-- RECORDS SHOWN follows --

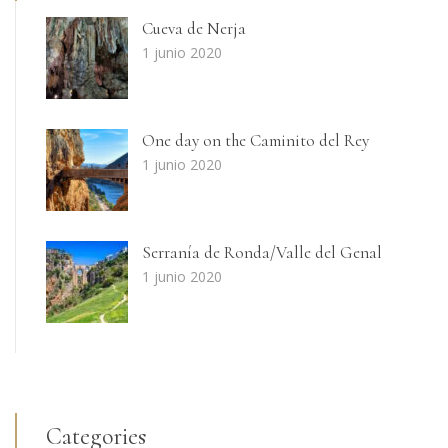
Cueva de Nerja
1 junio 2020
One day on the Caminito del Rey
1 junio 2020
Serranía de Ronda/Valle del Genal
1 junio 2020
Categories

-- RECORDS SHOWN concluded --

All of the lines above should be retyped precisely, apart from the pictures.

■ RESULT FOR THIS EXERCISE
Cueva de Nerja
1 junio 2020
One day on the Caminito del Rey
1 junio 2020
Serranía de Ronda/Valle del Genal
1 junio 2020
Categories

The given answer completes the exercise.